Die Innenwand der Stadtmauer.

Xi'an Innenmauer

Geballter Manpower on the road.

Manpower

Arbeiten, damit die Touris nicht zu weit laufen müssen.

Bicycle repair

The Chinese Workforce at work.

Chinese workforce

Und so sitzt man eigentlich fast überall im Reich der Mitte. Es schaut ungemütlich aus, aber es geht.

Chinese sitting

26
Dez
2005

Xi'an - Ein Rundgang, Teil 2

Die Stadtmauer ist mit der üblichen chinesischen Symbolik verziert, hier eine Fahne. Hinter ihr die Sonne, die sich ganz offensichtlich im Smog schwer tut, ihre Kraft zu entfalten. Ernteausfälle wegen Smog sind in China schon jetzt ein bekanntes Problem.

Flagge mit Sonne

Ein traditionelle chinesische Glocke mit Inschrift. Eigentlich gibt es ausser der Form keine allzugrosse Unterschiede zu unseren Krachmachern.

Glocke auf der Mauer

Die Stadtnauer ist auf den ersten Blick überwältigend. Bis dato konnte ich in Europa nichts Gleichwertiges finden.

Teil der Stadtmauer

Teil der Stadtmauer

Nur schade, dass vom restlichen traditionellen Stadtkern nicht mehr allzu viel übrig ist.
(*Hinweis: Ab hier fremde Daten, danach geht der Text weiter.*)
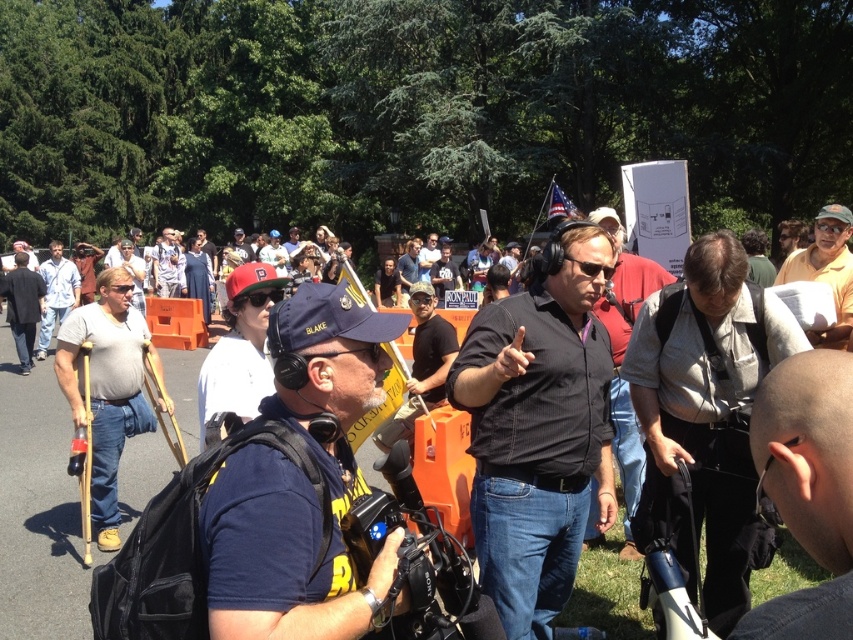 Question: Which point appears farthest from the camera in this image?

Choices:
 (A) (746, 548)
 (B) (445, 340)
 (C) (38, 305)
 (D) (805, 262)

Answer: (C)

Question: Is light blue shirt at center closer to camera compared to blue denim shirt at center?

Choices:
 (A) yes
 (B) no

Answer: (A)

Question: Considering the real-world distances, which object is closest to the black cotton t-shirt at center?

Choices:
 (A) black striped shirt at center
 (B) light blue shirt at center
 (C) light brown leather jacket at left

Answer: (A)

Question: Does matte gray shirt at center have a smaller size compared to blue denim shirt at center?

Choices:
 (A) yes
 (B) no

Answer: (B)

Question: Can you confirm if light brown wood crutches at left is smaller than matte gray shirt at center?

Choices:
 (A) no
 (B) yes

Answer: (B)

Question: Which object appears closest to the camera in this image?

Choices:
 (A) light blue shirt at center
 (B) dark blue dress at center

Answer: (A) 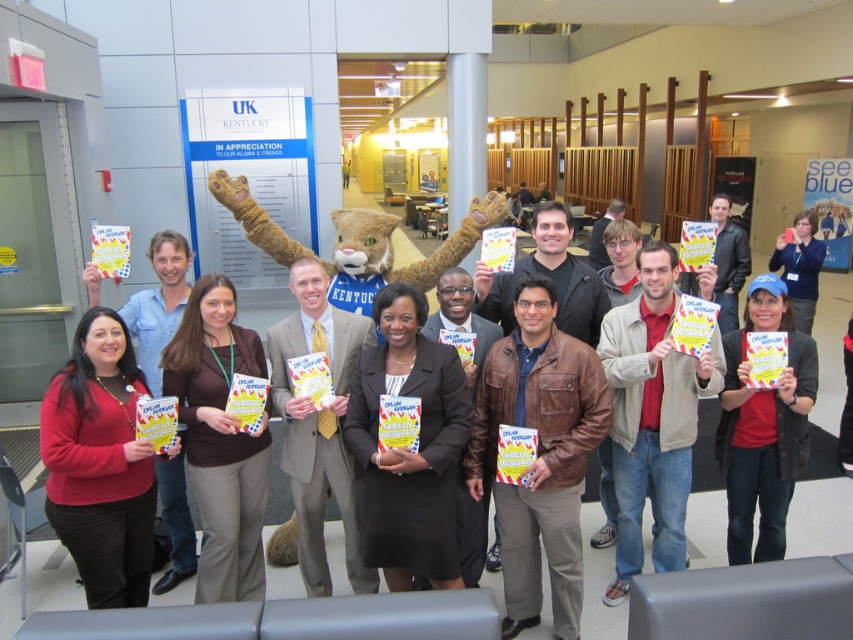 Is point (276, 252) closer to camera compared to point (790, 284)?

Yes, point (276, 252) is closer to viewer.

Does furry plush at center lie in front of matte blue cap at center?

Yes.

Identify the location of furry plush at center. Image resolution: width=853 pixels, height=640 pixels. (357, 243).

Who is lower down, furry plush at center or matte red sweater at lower left?

matte red sweater at lower left

Where is `furry plush at center`? The height and width of the screenshot is (640, 853). furry plush at center is located at coordinates (357, 243).

Can you confirm if matte red sweater at lower left is smaller than matte blue cap at center?

Yes, matte red sweater at lower left is smaller than matte blue cap at center.

Between matte red sweater at lower left and matte blue cap at center, which one has more height?

matte blue cap at center

Is point (166, 301) closer to camera compared to point (804, 324)?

Die Inschrift über dem Südeingang. Ein Student der Sinologie sollte keine Probleme haben. Meiner einer tut sich noch etwas schwer. Mit dem Wörterbuch kommt man aber der eigentlichen Bedeutung schon recht nahe, denke ich: Der erste Charakter bedeutet Tor, der zweite steht für Ruhe bzw. Friede und der dritte müsste dauernd oder auch ewig sein. Tor zum dauernden Frieden würde sehr gut zu einem Stadttor passen, welches den "Wilden Westen" (in Frühzeiten war der Westen Chinas nicht gerade sehr gesetzeskonform) von der Zivilisation trennte.

Inschrift über Stadttor

Und hier mal wieder eine deutsche Marktlücke: Ein einfaches nicht motorisiertes Lastendreirad, robust mit grosser Zuladung, bekommt man in Deutschland definitiv nicht. Bei uns liebt man eher die recht komplizierten Hängerlösungen :-(

Lastendreirad

19
Dez
2005

Xi'an - Ein Rundgang, Teil 1

Der Rundgang begann am Südtor. Während meine chinesische Kollegin die Karten für die berühmte Stadtmauer löste, nutzt ich die Zeit für die ersten Aufnahmen von der Stadt. Im Hintergrund sieht man den sogenannten Glockenturm (englisch Bell Tower). Der Name sagt schon alles: Auf dem Turm findet man Glocken, die zur Ankündigung der Torschliessung geschlagen wurden.
Der Dunst ist übrigens Smog und da man Samstags unterwegs war, war er ausnahmsweise etwas "lichtdurchlässig". Der beste Tag für einen Rundgang ist Sonntag. An einem solchen kann man teilweise sogar den blauen Himmel erkennen.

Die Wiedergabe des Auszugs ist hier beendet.